Qi n’était pas sûr de l’ampleur des commandes que les clients étrangers passeraient en décembre.

L’entreprise de Jin Chaofeng, basée à Hangzhou, qui exporte des meubles d’extérieur en rotin, augmenterait généralement sa production maintenant. Au lieu de cela, il a réduit ses stocks après que les commandes aient chuté d’environ 30 % la première semaine de novembre par rapport à l’année précédente.

« Je suis pessimiste quant aux exportations globales en novembre et décembre », a déclaré Jin. « Pour l’instant, il semble que la baisse d’une année sur l’autre au cours des deux mois combinés sera d’au moins 30 % compte tenu de la forte inflation, des hausses de taux et des licenciements aux États-Unis »

La demande des clients de certains marchés développés est également passée des biens liés à la pandémie, tels que l’électronique grand public, aux services, y compris les voyages, car de nombreux pays touchés par le COVID ont rouvert leurs frontières.

« NOËL A DISPARU »

« La faible croissance des exportations est un véritable problème pour la Chine car elle a été la seule composante forte de ce que Pékin appelle une croissance » de haute qualité « , qui est principalement une croissance tirée par des augmentations de la consommation intérieure, des exportations et des investissements des entreprises, avec le dernier de ceux-ci entraînés à leur tour par les deux premiers », a déclaré Michael Pettis, professeur de finance à l’Université de Pékin.

Cela signifie que Pékin doit soit intensifier ses investissements dans les infrastructures, ce qui risque de faire grimper la dette, soit permettre une augmentation indésirable du chômage, soit augmenter les paiements aux ménages ordinaires, ce qu’il n’a pas été en mesure de faire jusqu’à présent, a déclaré Pettis.

Les expéditions sortantes, après avoir culminé pour l’année en juillet, se sont détériorées en valeur, malgré la chute de la devise chinoise, selon les données officielles. Une enquête étroitement surveillée du secteur privé portant sur les petits fabricants montre que les commandes à l’exportation se sont contractées depuis août.

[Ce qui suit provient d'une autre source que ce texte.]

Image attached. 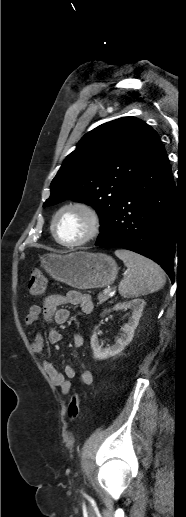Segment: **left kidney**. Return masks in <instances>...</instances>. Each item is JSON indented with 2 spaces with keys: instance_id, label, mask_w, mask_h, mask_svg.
I'll use <instances>...</instances> for the list:
<instances>
[{
  "instance_id": "obj_1",
  "label": "left kidney",
  "mask_w": 186,
  "mask_h": 517,
  "mask_svg": "<svg viewBox=\"0 0 186 517\" xmlns=\"http://www.w3.org/2000/svg\"><path fill=\"white\" fill-rule=\"evenodd\" d=\"M145 305V301L143 299H134L127 302L117 303L113 310H127L130 309L132 311V315L129 317L128 323H126L121 329L122 334L120 338H118L114 345L108 348H102L99 344V340L96 334L97 326L94 329L93 335L91 337V348L93 350V356L95 359L103 360L108 357L115 356L120 353L125 346H127L133 339L134 331L139 323V319L142 315L143 308ZM111 310H105L102 313V316L109 313Z\"/></svg>"
}]
</instances>
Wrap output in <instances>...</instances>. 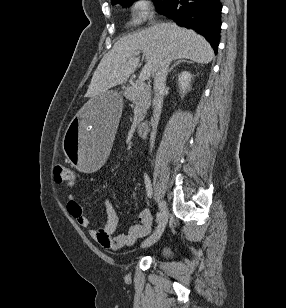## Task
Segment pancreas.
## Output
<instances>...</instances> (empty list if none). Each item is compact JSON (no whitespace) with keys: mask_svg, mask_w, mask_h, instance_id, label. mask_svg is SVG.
<instances>
[{"mask_svg":"<svg viewBox=\"0 0 286 308\" xmlns=\"http://www.w3.org/2000/svg\"><path fill=\"white\" fill-rule=\"evenodd\" d=\"M123 95L129 101H132L138 107L137 124H140L151 105V88L143 81L138 80L126 87Z\"/></svg>","mask_w":286,"mask_h":308,"instance_id":"obj_1","label":"pancreas"}]
</instances>
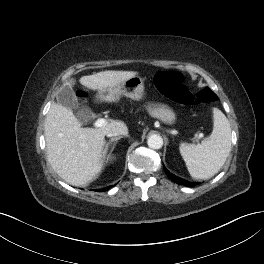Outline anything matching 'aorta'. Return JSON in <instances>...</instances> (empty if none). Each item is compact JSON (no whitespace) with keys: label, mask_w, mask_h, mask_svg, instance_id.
Returning <instances> with one entry per match:
<instances>
[{"label":"aorta","mask_w":264,"mask_h":264,"mask_svg":"<svg viewBox=\"0 0 264 264\" xmlns=\"http://www.w3.org/2000/svg\"><path fill=\"white\" fill-rule=\"evenodd\" d=\"M147 144L152 149H160L163 146V139L160 135L152 134L149 136Z\"/></svg>","instance_id":"1"}]
</instances>
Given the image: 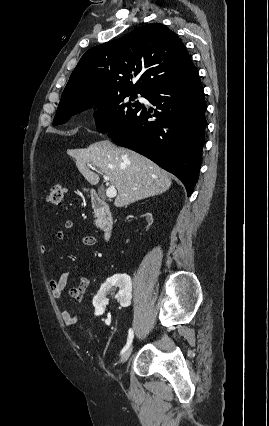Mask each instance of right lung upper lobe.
I'll use <instances>...</instances> for the list:
<instances>
[{
  "label": "right lung upper lobe",
  "instance_id": "1",
  "mask_svg": "<svg viewBox=\"0 0 269 426\" xmlns=\"http://www.w3.org/2000/svg\"><path fill=\"white\" fill-rule=\"evenodd\" d=\"M193 67L178 35L151 23L89 49L72 72L62 98L145 93Z\"/></svg>",
  "mask_w": 269,
  "mask_h": 426
}]
</instances>
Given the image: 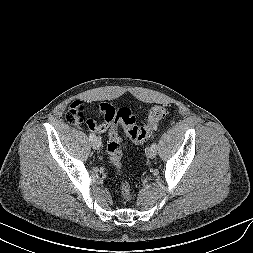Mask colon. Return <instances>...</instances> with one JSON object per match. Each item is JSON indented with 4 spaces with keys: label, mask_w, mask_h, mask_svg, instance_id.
Here are the masks:
<instances>
[{
    "label": "colon",
    "mask_w": 253,
    "mask_h": 253,
    "mask_svg": "<svg viewBox=\"0 0 253 253\" xmlns=\"http://www.w3.org/2000/svg\"><path fill=\"white\" fill-rule=\"evenodd\" d=\"M166 115V109L161 105H154L147 116V120L143 125H137L132 112L121 107L114 110L113 125L108 134L107 153L110 163L120 172L122 169V152L120 137L118 134V126L121 125L131 141L134 143L145 142L156 129L157 124ZM66 119L71 124H92L91 118L87 117L84 106L75 102L70 105L66 113ZM120 195L123 200L129 201L132 198V192L129 182L122 179L120 183Z\"/></svg>",
    "instance_id": "colon-1"
}]
</instances>
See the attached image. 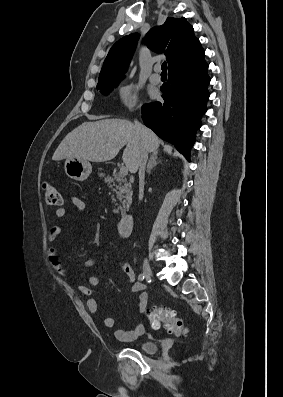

Les acheteurs réservent généralement des commandes pour Noël et le Black Friday vers le mois d’août, mais la faible demande a déjà sapé toute remontée cette période.

Et les choses n’ont fait qu’empirer.

La baisse des exportations chinoises de jouets s’est accélérée à 17,9 % en glissement annuel en octobre contre 9,7 % en septembre, les vêtements à 16,9 % contre 4,4 % et les appareils électroménagers à 25 % contre 19,8 %, selon les calculs de Reuters basés sur les données douanières.

Le marasme est particulièrement évident dans les économies développées : les expéditions vers les États-Unis ont chuté de 12,6 % en valeur en octobre et vers l’Union européenne de 9 %.

Conformément à la baisse des exportations, les taux de fret du port de Shanghai vers la côte ouest des États-Unis, l’Europe et l’Amérique du Sud ont baissé de 11,6 % à 16 % le 4 novembre par rapport à la semaine précédente, selon la Shanghai Shipping Exchange.

La pression inflationniste mondiale a incité certains acheteurs étrangers, inquiets de nouvelles hausses, à augmenter leurs achats en provenance de Chine au milieu de l’année, plus tôt que d’habitude, a déclaré Bruce Pang, économiste en chef chez Jones Lang Lasalle.

« La saison de pointe traditionnelle de Noël a disparu en 2022 », a déclaré Pang.